To understand how SQL is used in data science, we need to know the different phases of data science.

There are 3 important phases in the lifecycle of Data Science –

Data conditioning and cleaning

After discovery of data from various sources, data has to be prepared and structured. That means, all the redundant and duplicate data should be removed and a neat structure should be formed so that it is easy to model the data. This is called DBMS normalization and all relational databases follow this approach. With SQL, structuring and conditioning of the data can be done easily because SQL has the concept of primary key and constraints, wherein the redundancy and dependency can be removed and proper relationship can be established between different data types. SQL can also help with data cleaning, which means irrelevant, incorrect or corrupt records can be removed periodically by automatic batch scripts without any manual intervention. You can also use R for data cleaning and transformation, however using SQL in conjunction with R can reduce the amount of code to be written and bring in more flexibility.

Data modelling and mining

Model planning and building totally relies on DBMS (Database Management Systems), particularly Structured query Language or SQL (if you did not know it already!). Big data is a big chunk of unstructured data and only a structured language can save our time trying to establish relationships between the variables of presented data. 

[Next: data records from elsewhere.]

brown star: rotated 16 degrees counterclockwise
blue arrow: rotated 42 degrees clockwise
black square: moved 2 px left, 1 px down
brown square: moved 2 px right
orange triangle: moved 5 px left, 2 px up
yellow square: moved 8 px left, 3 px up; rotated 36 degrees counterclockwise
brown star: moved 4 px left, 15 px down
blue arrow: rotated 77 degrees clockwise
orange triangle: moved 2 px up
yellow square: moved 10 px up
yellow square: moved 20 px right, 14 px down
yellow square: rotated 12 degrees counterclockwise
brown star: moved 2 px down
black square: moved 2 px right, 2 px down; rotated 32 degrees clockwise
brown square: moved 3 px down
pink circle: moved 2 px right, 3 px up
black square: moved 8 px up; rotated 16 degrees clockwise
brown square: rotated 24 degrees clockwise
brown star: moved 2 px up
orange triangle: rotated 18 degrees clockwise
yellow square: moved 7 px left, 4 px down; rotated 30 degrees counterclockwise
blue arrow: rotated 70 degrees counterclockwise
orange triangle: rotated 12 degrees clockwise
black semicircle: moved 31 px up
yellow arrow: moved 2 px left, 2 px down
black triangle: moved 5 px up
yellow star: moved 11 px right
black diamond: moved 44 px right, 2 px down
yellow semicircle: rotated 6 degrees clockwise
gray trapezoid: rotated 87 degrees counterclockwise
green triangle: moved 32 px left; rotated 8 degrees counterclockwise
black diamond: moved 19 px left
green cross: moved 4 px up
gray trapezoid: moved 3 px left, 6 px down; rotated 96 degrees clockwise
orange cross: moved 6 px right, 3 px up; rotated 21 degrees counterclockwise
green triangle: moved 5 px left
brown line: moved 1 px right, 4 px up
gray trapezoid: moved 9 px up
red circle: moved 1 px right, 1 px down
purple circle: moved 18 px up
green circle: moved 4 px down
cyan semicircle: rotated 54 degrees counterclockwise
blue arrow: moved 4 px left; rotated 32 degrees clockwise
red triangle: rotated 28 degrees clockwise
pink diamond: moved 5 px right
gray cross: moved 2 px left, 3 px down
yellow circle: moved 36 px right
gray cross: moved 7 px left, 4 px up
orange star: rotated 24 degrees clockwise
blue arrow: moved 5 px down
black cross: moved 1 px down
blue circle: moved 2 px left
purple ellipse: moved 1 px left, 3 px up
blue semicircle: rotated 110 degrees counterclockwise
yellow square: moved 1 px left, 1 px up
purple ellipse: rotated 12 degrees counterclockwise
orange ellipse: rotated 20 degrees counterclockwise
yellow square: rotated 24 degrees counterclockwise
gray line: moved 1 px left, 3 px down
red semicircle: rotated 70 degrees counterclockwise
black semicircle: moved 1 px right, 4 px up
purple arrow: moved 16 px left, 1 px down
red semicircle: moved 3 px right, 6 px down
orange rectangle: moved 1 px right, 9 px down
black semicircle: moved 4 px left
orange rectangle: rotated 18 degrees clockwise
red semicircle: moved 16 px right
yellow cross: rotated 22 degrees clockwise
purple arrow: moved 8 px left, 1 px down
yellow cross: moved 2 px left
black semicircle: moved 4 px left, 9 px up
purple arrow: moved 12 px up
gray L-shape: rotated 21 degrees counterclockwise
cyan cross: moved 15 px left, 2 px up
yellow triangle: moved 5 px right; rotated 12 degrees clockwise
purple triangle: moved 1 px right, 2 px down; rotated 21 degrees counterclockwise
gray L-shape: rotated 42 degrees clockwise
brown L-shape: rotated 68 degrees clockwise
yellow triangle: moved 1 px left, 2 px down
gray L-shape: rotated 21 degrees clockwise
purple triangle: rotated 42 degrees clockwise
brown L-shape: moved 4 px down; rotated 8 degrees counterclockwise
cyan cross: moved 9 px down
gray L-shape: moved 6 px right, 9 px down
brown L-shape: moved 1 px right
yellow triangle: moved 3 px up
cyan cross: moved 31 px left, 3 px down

A simple example of modelling will be a customer who is trying to purchase a postpaid mobile connection with a plan, subscription and a few value-added services. Each of these can be a table in the relational DBMS and the relationship between them can be established using a common key like the customer_id, phone_number or subscription_id which can be unique. Thus, we are creating entities (tables), attributes (columns), relationships (customer_id linked to subscription_id or phone_number etc…) and integrities (customer_id should be unique, phone_number and subscription_id together can be a composite key and so on).

We can also create triggers, for example, whenever the customer changes any value-added services, a trigger enables the service to be activated automatically after performing the necessary eligibility checks.

Data mining is a process where huge sets of data are examined for patterns and trends for evaluating data to solve a business purpose. The process becomes easier when large datasets are organized and structured.

As a continuation, let us say we want to identify what are the value-added services that most users are interested in. Since every person nowadays has at least one mobile phone and the number of services that can be added are unlimited, this will be a huge data to consolidate, sort and examine. SQL makes things easier by giving particular records based on specific user query. For example, if we want to know the users who have activated ‘ringtone’ services during calls, we can write a query as –

select customer_id from value_added_service table where service = ‘ringtone’ and is_service_enabled = ‘Y’ and service_end_date > NOW();

For complex queries indexing can be done to fetch results faster.

We can also use in-built SQL functions to list the data in ascending order based on service_end_date, group by a certain order and so on.

SQL basics for Data Analysis

You might want to argue that excel sheet with huge amount of data can also fetch the results and do some filtering operations as well. It is true, but not comparable to the scale at which SQL stores its data. But how much SQL is enough for you to be a data scientist?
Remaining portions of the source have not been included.